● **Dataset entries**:
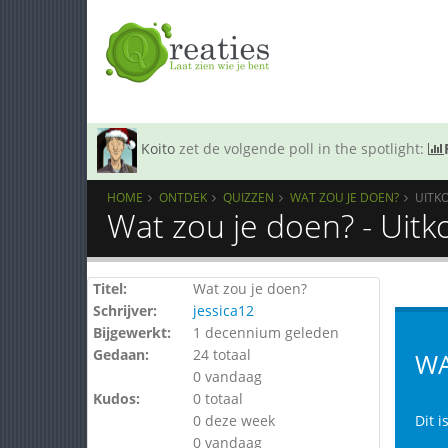
Koito
zet de volgende poll in the spotlight:
HOME
ONTDEK
QUIZZEN
WAT ZOU JE DOEN?
UITK
Wat zou je doen? - Uit
Titel:
Wat zou je doen?
Schrijver:
jessica12
Bijgewerkt:
1 decennium geleden
Gedaan:
24 totaal
WA
0 vandaag
Kudos:
0 totaal
0 deze week
Dit i
0 vandaag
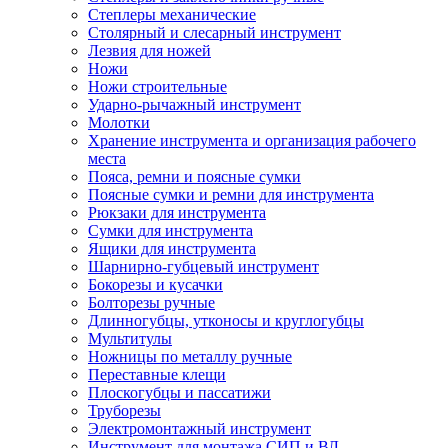
Степлеры механические
Столярный и слесарный инструмент
Лезвия для ножей
Ножи
Ножи строительные
Ударно-рычажный инструмент
Молотки
Хранение инструмента и организация рабочего
места
Пояса, ремни и поясные сумки
Поясные сумки и ремни для инструмента
Рюкзаки для инструмента
Сумки для инструмента
Ящики для инструмента
Шарнирно-губцевый инструмент
Бокорезы и кусачки
Болторезы ручные
Длинногубцы, утконосы и круглогубцы
Мультитулы
Ножницы по металлу ручные
Переставные клещи
Плоскогубцы и пассатижи
Труборезы
Электромонтажный инструмент
Инструмент для монтажа СИП и ВЛ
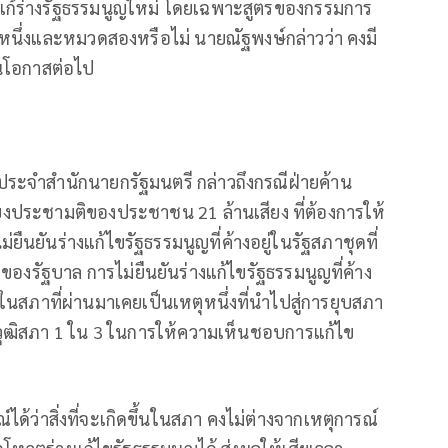
แก้ร่างรัฐธรรมนูญใหม่ โดยเฉพาะสูตรของกรรมการ
นึ่งและหมวดสองหรือไม่ นายณัฐพงษ์กล่าวว่า คงมี
็นโอกาสต่อไป
ระจำสำนักนายกรัฐมนตรี กล่าวถึงกรณีฝ่ายค้าน
ียงประชามติของประชาชน 21 ล้านเสียง ที่ต้องการให้
ยืนยันร่างแก้ไขรัฐธรรมนูญที่ค้างอยู่ในรัฐสภาชุดที่
องรัฐบาล การไม่ยืนยันร่างแก้ไขรัฐธรรมนูญที่ค้าง
นสภาที่ผ่านมาเคยเป็นเหตุหนึ่งที่นำไปสู่การยุบสภา
จวุฒิสภา 1 ใน 3 ในการให้ความเห็นชอบการแก้ไข
้ว่าสิ่งที่จะเกิดขึ้นในสภา คงไม่ต่างจากเหตุการณ์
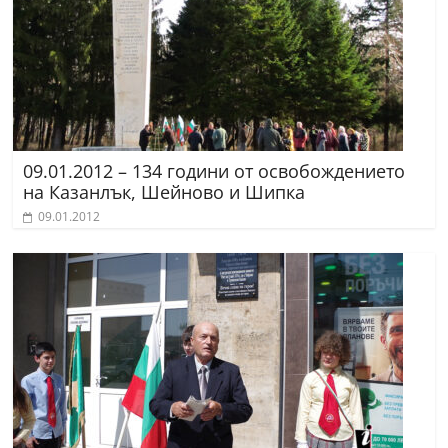
09.01.2012 – 134 години от освобождението
на Казанлък, Шейново и Шипка
09.01.2012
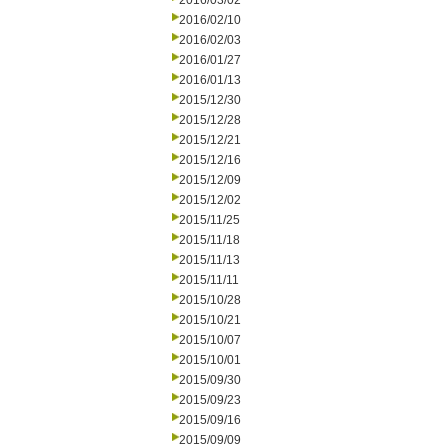
2016/03/02
2016/02/10
2016/02/03
2016/01/27
2016/01/13
2015/12/30
2015/12/28
2015/12/21
2015/12/16
2015/12/09
2015/12/02
2015/11/25
2015/11/18
2015/11/13
2015/11/11
2015/10/28
2015/10/21
2015/10/07
2015/10/01
2015/09/30
2015/09/23
2015/09/16
2015/09/09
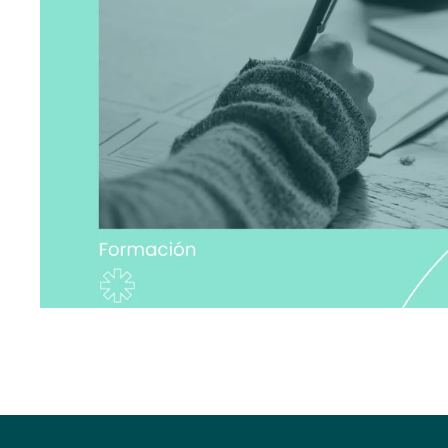
Hit enter to search or ESC to close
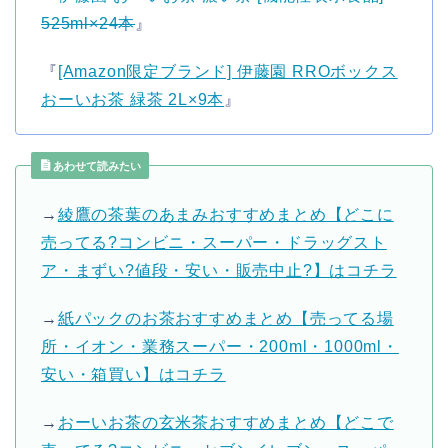
525ml×24本
』
『
[Amazon限定ブランド] 伊藤園 RROボックス
おーいお茶 緑茶 2L×9本
』
あわせて読みたい
→
綾鷹の茶葉のあまみおすすめまとめ【どこに
売ってる?コンビニ・スーパー・ドラッグスト
ア・まずい?値段・安い・販売中止?】はコチラ
→
紙パックのお茶おすすめまとめ【売ってる場
所・イオン・業務スーパー・200ml・1000ml・
安い・箱買い】はコチラ
→
おーいお茶の玄米茶おすすめまとめ【どこで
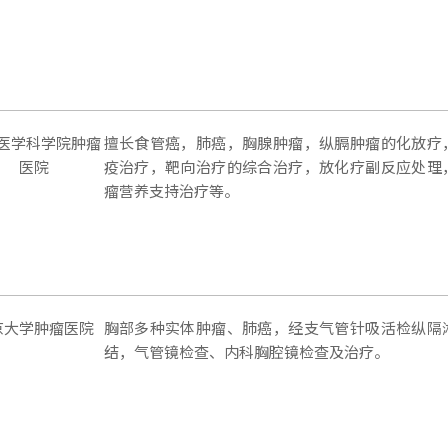
医学科学院肿瘤
擅长食管癌，肺癌，胸腺肿瘤，纵膈肿瘤的化放疗
医院
疫治疗，靶向治疗的综合治疗，放化疗副反应处理
瘤营养支持治疗等。
京大学肿瘤医院
胸部多种实体肿瘤、肺癌，经支气管针吸活检纵隔
结，气管镜检查、内科胸腔镜检查及治疗。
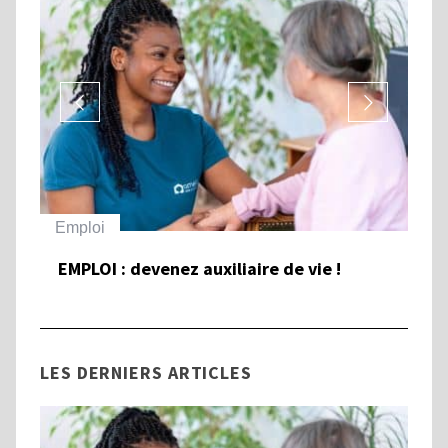
Emploi
Ha
EMPLOI : devenez auxiliaire de vie !
To
et
Ha
LES DERNIERS ARTICLES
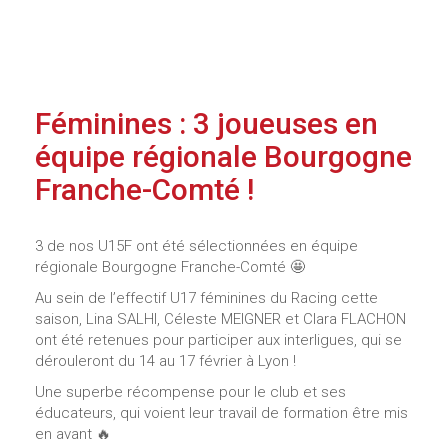
Féminines : 3 joueuses en
équipe régionale Bourgogne
Franche-Comté !
3 de nos U15F ont été sélectionnées en équipe
régionale Bourgogne Franche-Comté 🤩
Au sein de l’effectif U17 féminines du Racing cette
saison, Lina SALHI, Céleste MEIGNER et Clara FLACHON
ont été retenues pour participer aux interligues, qui se
dérouleront du 14 au 17 février à Lyon !
Une superbe récompense pour le club et ses
éducateurs, qui voient leur travail de formation être mis
en avant 🔥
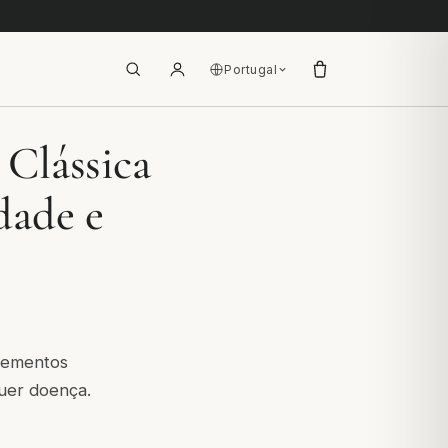
Portugal
 Clássica
dade e
plementos
quer doença.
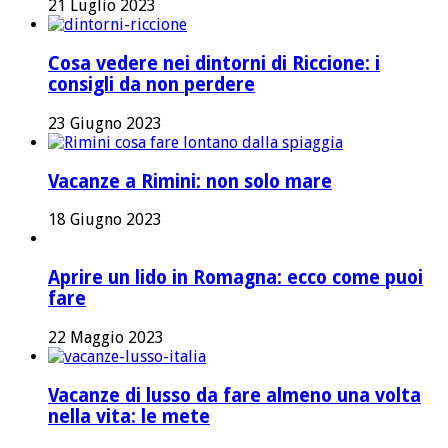
21 Luglio 2023
Cosa vedere nei dintorni di Riccione: i
consigli da non perdere
23 Giugno 2023
Vacanze a Rimini: non solo mare
18 Giugno 2023
Aprire un lido in Romagna: ecco come puoi
fare
22 Maggio 2023
Vacanze di lusso da fare almeno una volta
nella vita: le mete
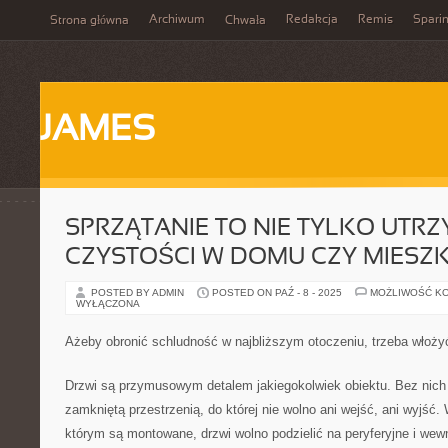
Archiwum
Redakcja
Remis
Spari
Strona główna
Chwała
JAMES
SPRZĄTANIE TO NIE TYLKO UTR
CZYSTOŚCI W DOMU CZY MIESZ
POSTED BY ADMIN
POSTED ON PAŹ - 8 - 2025
MOŻLIWOŚĆ K
WYŁĄCZONA
Ażeby obronić schludność w najbliższym otoczeniu, trzeba włoży
Drzwi są przymusowym detalem jakiegokolwiek obiektu. Bez nich
zamkniętą przestrzenią, do której nie wolno ani wejść, ani wyjść.
którym są montowane, drzwi wolno podzielić na peryferyjne i wew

● **Task item**:
From the data above, copy out every line with the string "fare" in it.

● **Solution to this task**:
fare
Vacanze di lusso da fare almeno una volta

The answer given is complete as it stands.